Abstract

ABSTRACT In The Parasite (1980), philosopher Michel Serres invites readers to reflect on hypocrisy in a non-moral sense. Ruminating upon the example of Molière’s Tartuffe, Serres takes up the scandalous imposture of the hypocrite and he shows, at the heart of comic pretence, what this essay describes as an underdetermination of identity and individuation. That is, where readers, theatregoers, and participants in public discourse would ground thought upon a principle of determinacy and individuation—for example determinations of the basic wickedness of hypocrites and parasites—philosophical considerations of these figures (and the phenomenon of comic action) explode this principle to suggest an ontological and discursive space of inconsistency and intermediacy.
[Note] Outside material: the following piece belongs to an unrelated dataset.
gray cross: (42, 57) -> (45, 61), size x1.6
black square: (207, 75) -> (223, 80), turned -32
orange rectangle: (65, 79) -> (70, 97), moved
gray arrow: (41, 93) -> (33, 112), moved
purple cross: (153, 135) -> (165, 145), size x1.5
By examining Tartuffe’s ingratiating language of piety and the play’s surprising figures of grace, this essay shows how discursive systems and social systems are equally devoted to ideals of determinable identity that leave them vulnerable to operators who can discern and exploit the inevitable sites of latent incoherence and inconsistency. The essay concludes by developing Serres’s notions of comedy as a play between consistency and inconsistency, individuation and disindividuation, a sad and severed fragmentariness (as with Plato’s Aristophanes), but also the generative spawning of a supplemental comic critical consciousness.